Even before 10 minutes of this game had passed, Arsène Wenger was berating the fourth official, Tony Bates. By then Jack Wilshere had been stood on by Lee Cattermole, flattened by Titus Bramble and knocked over by Craig Gardner.
Wenger later claimed he did not want protection for Wilshere – “I want the referee to give a foul when it is a foul” – but that the player had limped off five minutes into the second half would not have surprised the Arsenal manager.
Nor would the fact this game had two parts, not halves. With Wilshere, when Arsenal were superior to their visitors, and without Wilshere, when anything could have happened. There should be a sense of perspective given how little the England midfielder has actually played, but it can be difficult when one person impacts upon a game quite so much.
Carl Jenkinson was sent off in the second half after committing his second bookable offence, but his absence for Arsenal was small in comparison to what followed the visitors’ number 10 limping forlornly to the sidelines after a late challenge from Alfred N’Diaye.
Wenger was asked if he was happy with the treatment meted out to his team. “No. I wasn’t,” he said. “No I wasn’t, but I think especially on Jack.
“Was he singled out? No. When you have the midfield we have, Cazorla, Wilshere, Arteta, they want to stop us from playing. Sometimes they try to stop us from combining and playing. They get close to us.
“I just want the referee to give a foul when it’s a foul. I don’t want any special protection. The referee is not a bodyguard, he is just a referee.
“Jack had a big kick on the thigh. He couldn’t walk and he doesn’t walk properly now. Again, it is a question of four of five days.”

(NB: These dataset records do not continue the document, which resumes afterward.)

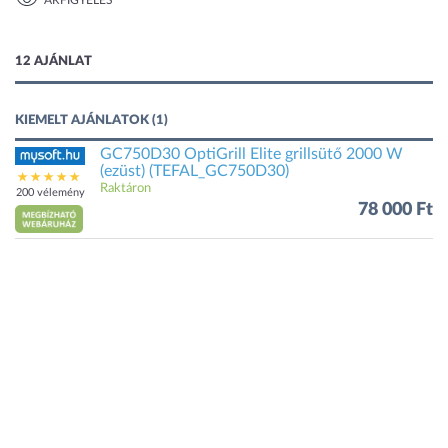
ÁRFIGYELÉS
1 kép
12 AJÁNLAT
KIEMELT AJÁNLATOK (1)
GC750D30 OptiGrill Elite grillsütő 2000 W
(ezüst) (TEFAL_GC750D30)
Raktáron
200 vélemény
78 000 Ft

Wilshere (right) watched the remaining half hour from the Arsenal dug out. His major contribution helped Arsenal to win the game, when, after 35 minutes, he burst between Jack Colback and N’Diaye, advanced towards the Sunderland penalty area and flicked the ball with the outside of his left foot to Theo Walcott. Walcott, with his back to goal, laid the ball off to his right, into the path of Santi Cazorla, and the Spaniard drilled his shot past Simon Mignolet, through a crowd of bodies. It was an excellent team goal. There could have been more before Wilshere’s body called time.
Walcott was denied after 70 seconds, Olivier Giroud drilled a shot across the face of goal, Mignolet saved from Aaron Ramsey and on the stroke of half time the goalkeeper stopped Giroud with his thigh.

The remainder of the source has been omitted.